Watson is right: Sherlock's theory is simply comically impossible in the rules of Cluedo, and Cluedo is not "broken" - but it does have a problem with the kind of human errors that Sherlock hates to allow for.

Cluedo's gameplay hinges on players accurately responding to queries about the secret cards they are holding. If a player says they don't have a card which they have but absent-mindedly overlooked, it can break the game: other players may build logically-sound deductions on this that can cost them the game because they're built on a false premise.

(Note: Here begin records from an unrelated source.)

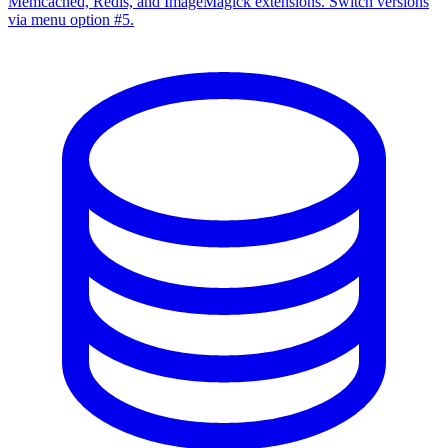
Memcached, Redis, and ImageMagick extensions. Switch versions
via menu option #5.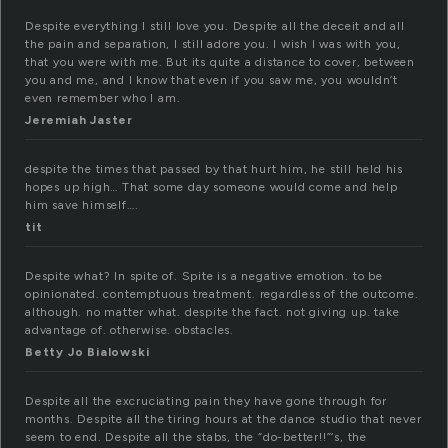
Despite everything I still love you. Despite all the deceit and all
the pain and separation, I still adore you. I wish I was with you,
that you were with me. But its quite a distance to cover, between
you and me, and I know that even if you saw me, you wouldn’t
even remember who I am.
Jeremiah Jaster
despite the times that passed by that hurt him, he still held his
hopes up high… That some day someone would come and help
him save himself….
tit
Despite what? In spite of. Spite is a negative emotion. to be
opinionated. contemptuous treatment. regardless of the outcome.
although. no matter what. despite the fact. not giving up. take
advantage of. otherwise. obstacles.
Betty Jo Bialowski
Despite all the excruciating pain they have gone through for
months. Despite all the tiring hours at the dance studio that never
seem to end. Despite all the stabs, the “do-better!!”‘s, the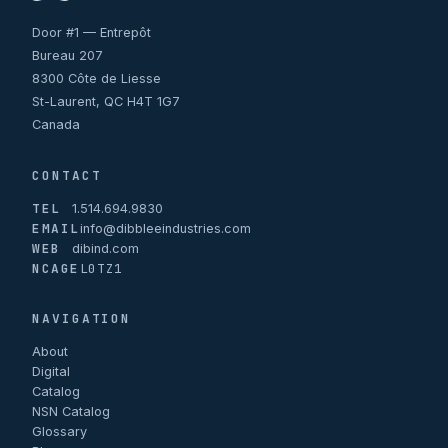
Door #1 — Entrepôt
Bureau 207
8300 Côte de Liesse
St-Laurent, QC H4T 1G7
Canada
CONTACT
TEL
1.514.694.9830
EMAIL
info@dibbleeindustries.com
WEB
dibind.com
NCAGE
L0TZ1
NAVIGATION
About
Digital
Catalog
NSN Catalog
Glossary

This is a throwaway gag, but as someone who grew up playing quite a lot of Cluedo, it painted a very vivid picture for me:

  • Sherlock had (maybe reluctantly) agreed to play a game with Watson (and probably others). Once he started playing, he got far too immersed in the murder-mystery premise
  • He built elaborate deductions on every move another player did, as a good Cluedo player does. Unfortunately, someone at some point made a human error, so his logically-sound deductions took him to an impossible place.
  • He obviously would not ever consider that his logic could have been at fault
  • Normally at this point, the keen-eyed player would say "Hang on, that's not possible because [list of six observations from the last 10 rounds] means you can't have X card" then someone would say "But I do have X card. Oh, I must have made a mistake 10 rounds ago" and it gets very awkward, the game falls apart, and it possibly ends in an argument.
  • However, Sherlock being Sherlock, it appears he got so absorbed in the murder-mystery premise of the game, he lost track that this was just a fun social activity between fallable humans, where possibilities are limited to which cards actually exist and "a player messed up" is a valid possibility.
  • In keeping with "Once you have ruled out the impossible, whatever is left, nomatter how improbable, must be the truth", he constructed an elaborate narrative that made sense within the imaginary fictional universe of the game, but not in the real-life scenario of some not-quite friends awkwardly trying to play a board game with a high-functioning sociopath.
  • Watson tried (and failed) to reason with him and save the game; but also had to be careful to avoid exposing whichever player had made the human error, because you can just imagine how Sherlock would have treated them.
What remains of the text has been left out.